ENTRIES PROVIDED Start Marker

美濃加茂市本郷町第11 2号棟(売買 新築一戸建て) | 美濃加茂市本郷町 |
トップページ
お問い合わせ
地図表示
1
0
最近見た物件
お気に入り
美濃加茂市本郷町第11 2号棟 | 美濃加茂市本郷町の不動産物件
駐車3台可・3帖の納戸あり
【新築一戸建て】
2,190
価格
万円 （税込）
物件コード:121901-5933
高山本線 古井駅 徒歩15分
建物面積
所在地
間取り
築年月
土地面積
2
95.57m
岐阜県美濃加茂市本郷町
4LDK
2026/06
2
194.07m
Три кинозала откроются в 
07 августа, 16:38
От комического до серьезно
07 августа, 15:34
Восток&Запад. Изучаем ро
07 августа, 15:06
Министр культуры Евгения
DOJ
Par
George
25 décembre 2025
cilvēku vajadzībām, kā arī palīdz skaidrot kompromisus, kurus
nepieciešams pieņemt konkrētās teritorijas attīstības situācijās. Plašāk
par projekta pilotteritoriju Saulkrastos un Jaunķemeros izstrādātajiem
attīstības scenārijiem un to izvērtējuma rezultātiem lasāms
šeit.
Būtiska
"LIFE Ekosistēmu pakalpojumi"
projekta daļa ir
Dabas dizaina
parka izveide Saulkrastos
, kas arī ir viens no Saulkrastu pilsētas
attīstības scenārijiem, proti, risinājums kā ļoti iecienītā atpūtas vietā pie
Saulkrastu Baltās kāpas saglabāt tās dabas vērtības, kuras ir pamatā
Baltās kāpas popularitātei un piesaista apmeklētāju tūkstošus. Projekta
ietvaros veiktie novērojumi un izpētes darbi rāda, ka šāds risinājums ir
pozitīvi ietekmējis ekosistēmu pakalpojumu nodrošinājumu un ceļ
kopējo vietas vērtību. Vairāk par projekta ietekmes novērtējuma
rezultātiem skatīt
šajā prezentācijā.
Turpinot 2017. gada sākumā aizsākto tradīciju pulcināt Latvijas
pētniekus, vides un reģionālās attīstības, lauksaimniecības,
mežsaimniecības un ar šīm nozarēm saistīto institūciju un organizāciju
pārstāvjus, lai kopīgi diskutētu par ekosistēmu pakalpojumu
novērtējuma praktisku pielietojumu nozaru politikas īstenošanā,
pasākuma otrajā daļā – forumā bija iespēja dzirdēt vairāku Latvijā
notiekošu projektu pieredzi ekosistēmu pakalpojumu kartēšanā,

ENTRIES PROVIDED End Marker
ENTRIES PROVIDED Start Marker

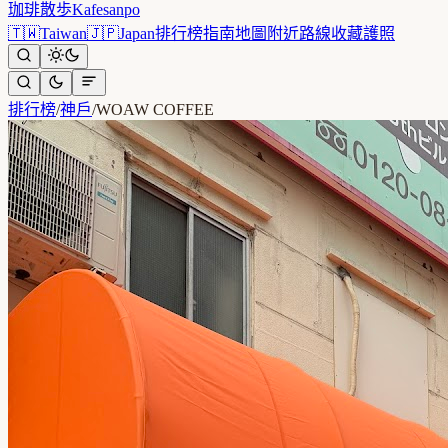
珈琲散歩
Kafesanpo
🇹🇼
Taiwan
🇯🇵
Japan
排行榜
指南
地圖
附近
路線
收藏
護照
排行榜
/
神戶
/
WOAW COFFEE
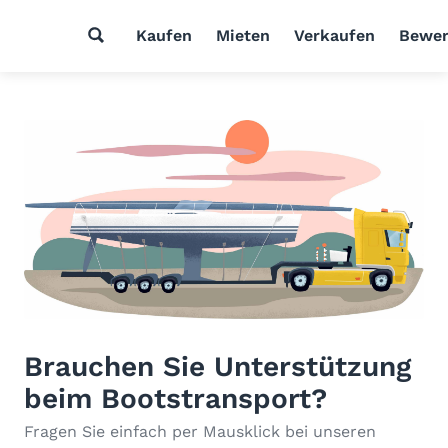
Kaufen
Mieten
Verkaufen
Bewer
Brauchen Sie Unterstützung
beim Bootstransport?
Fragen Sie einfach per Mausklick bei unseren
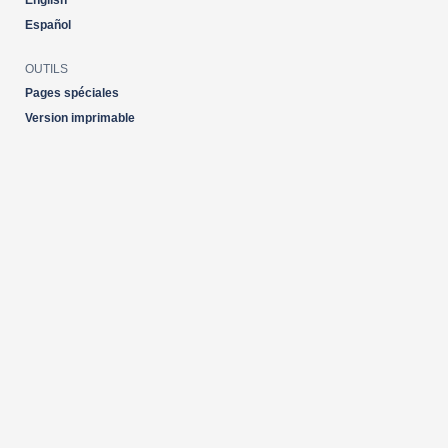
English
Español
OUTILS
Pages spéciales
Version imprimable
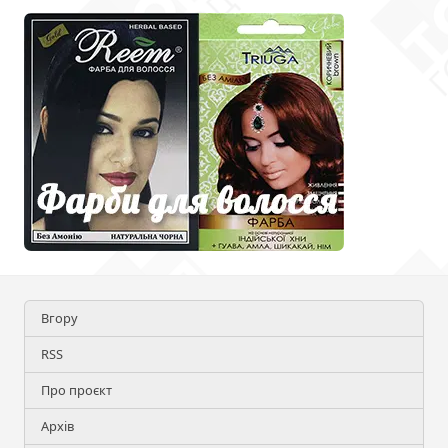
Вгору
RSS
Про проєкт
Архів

ENTRIES PROVIDED End Marker

» **YOUR TASK**
The answer must be every line of the data that contains the word "rezultātiem".

» **SOLUTION**
attīstības scenārijiem un to izvērtējuma rezultātiem lasāms
rezultātiem skatīt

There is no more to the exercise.